Provided records =>
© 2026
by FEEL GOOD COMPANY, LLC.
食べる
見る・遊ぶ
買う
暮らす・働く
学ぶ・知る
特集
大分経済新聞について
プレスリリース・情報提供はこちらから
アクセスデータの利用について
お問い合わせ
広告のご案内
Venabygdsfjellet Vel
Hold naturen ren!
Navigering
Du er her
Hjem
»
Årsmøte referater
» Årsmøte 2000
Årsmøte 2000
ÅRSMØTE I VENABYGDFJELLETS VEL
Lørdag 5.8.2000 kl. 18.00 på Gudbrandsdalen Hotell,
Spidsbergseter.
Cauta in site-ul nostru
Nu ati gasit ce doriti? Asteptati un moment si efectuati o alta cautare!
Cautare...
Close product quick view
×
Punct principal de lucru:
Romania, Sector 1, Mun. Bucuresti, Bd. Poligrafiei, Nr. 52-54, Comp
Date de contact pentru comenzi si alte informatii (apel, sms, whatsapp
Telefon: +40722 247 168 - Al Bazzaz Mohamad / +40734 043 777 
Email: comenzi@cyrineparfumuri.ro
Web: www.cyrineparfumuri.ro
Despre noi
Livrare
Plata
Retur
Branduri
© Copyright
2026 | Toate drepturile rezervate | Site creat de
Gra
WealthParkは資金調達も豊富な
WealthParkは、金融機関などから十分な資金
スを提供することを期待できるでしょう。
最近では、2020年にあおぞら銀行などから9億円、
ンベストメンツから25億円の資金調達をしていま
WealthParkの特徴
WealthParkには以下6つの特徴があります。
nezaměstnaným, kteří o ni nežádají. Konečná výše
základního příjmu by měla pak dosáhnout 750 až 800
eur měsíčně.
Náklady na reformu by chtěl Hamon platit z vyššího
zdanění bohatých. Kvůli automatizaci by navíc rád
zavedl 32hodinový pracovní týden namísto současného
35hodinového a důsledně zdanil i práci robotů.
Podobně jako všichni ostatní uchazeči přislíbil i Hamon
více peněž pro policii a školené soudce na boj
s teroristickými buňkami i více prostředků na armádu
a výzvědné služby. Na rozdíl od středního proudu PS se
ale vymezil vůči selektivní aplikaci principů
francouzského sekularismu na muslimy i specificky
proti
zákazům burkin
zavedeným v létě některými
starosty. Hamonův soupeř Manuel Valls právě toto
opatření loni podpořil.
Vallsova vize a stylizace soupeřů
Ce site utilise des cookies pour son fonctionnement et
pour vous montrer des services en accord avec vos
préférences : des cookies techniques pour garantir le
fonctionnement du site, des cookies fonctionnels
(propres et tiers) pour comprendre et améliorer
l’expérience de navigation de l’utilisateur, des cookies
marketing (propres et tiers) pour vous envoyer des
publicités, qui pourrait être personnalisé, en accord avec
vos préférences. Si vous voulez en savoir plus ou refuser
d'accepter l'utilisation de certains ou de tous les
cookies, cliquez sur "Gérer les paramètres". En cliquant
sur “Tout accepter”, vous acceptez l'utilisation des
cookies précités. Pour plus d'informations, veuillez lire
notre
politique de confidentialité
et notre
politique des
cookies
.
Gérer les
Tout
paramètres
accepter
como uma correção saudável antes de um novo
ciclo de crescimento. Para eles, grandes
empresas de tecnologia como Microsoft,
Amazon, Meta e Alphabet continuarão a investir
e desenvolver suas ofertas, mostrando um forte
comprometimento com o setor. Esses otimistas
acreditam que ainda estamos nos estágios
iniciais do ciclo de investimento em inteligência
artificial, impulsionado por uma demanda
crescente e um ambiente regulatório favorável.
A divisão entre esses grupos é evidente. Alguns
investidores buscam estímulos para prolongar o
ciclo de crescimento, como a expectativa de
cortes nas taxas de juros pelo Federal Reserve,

Task objective =>
When a line in the material above holds the word "politique", copy that line.

Written answer =>
politique de confidentialité
politique des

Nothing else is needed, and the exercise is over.